(Collected data)
◆ ◆ ◆ ◆ ◆

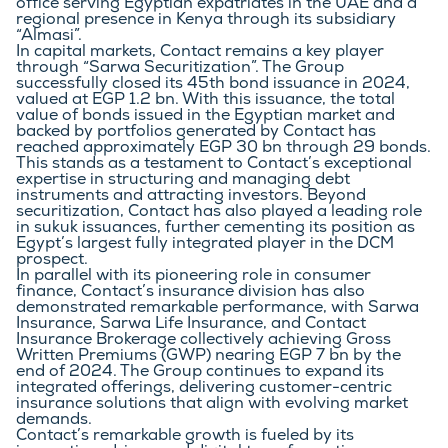
office serving Egyptian expatriates in the UAE and a 
regional presence in Kenya through its subsidiary 
“Almasi”.
In capital markets, Contact remains a key player 
through “Sarwa Securitization”. The Group 
successfully closed its 45th bond issuance in 2024, 
valued at EGP 1.2 bn. With this issuance, the total 
value of bonds issued in the Egyptian market and 
backed by portfolios generated by Contact has 
reached approximately EGP 30 bn through 29 bonds. 
This stands as a testament to Contact’s exceptional 
expertise in structuring and managing debt 
instruments and attracting investors. Beyond 
securitization, Contact has also played a leading role 
in sukuk issuances, further cementing its position as 
Egypt’s largest fully integrated player in the DCM 
prospect.
In parallel with its pioneering role in consumer 
finance, Contact’s insurance division has also 
demonstrated remarkable performance, with Sarwa 
Insurance, Sarwa Life Insurance, and Contact 
Insurance Brokerage collectively achieving Gross 
Written Premiums (GWP) nearing EGP 7 bn by the 
end of 2024. The Group continues to expand its 
integrated offerings, delivering customer-centric 
insurance solutions that align with evolving market 
demands.
Contact’s remarkable growth is fueled by its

◆ ◆ ◆ ◆ ◆

#### Assigned task:
Write out all of the data above exactly, pictures excluded.

#### Solution below:
office serving Egyptian expatriates in the UAE and a 
regional presence in Kenya through its subsidiary 
“Almasi”.
In capital markets, Contact remains a key player 
through “Sarwa Securitization”. The Group 
successfully closed its 45th bond issuance in 2024, 
valued at EGP 1.2 bn. With this issuance, the total 
value of bonds issued in the Egyptian market and 
backed by portfolios generated by Contact has 
reached approximately EGP 30 bn through 29 bonds. 
This stands as a testament to Contact’s exceptional 
expertise in structuring and managing debt 
instruments and attracting investors. Beyond 
securitization, Contact has also played a leading role 
in sukuk issuances, further cementing its position as 
Egypt’s largest fully integrated player in the DCM 
prospect.
In parallel with its pioneering role in consumer 
finance, Contact’s insurance division has also 
demonstrated remarkable performance, with Sarwa 
Insurance, Sarwa Life Insurance, and Contact 
Insurance Brokerage collectively achieving Gross 
Written Premiums (GWP) nearing EGP 7 bn by the 
end of 2024. The Group continues to expand its 
integrated offerings, delivering customer-centric 
insurance solutions that align with evolving market 
demands.
Contact’s remarkable growth is fueled by its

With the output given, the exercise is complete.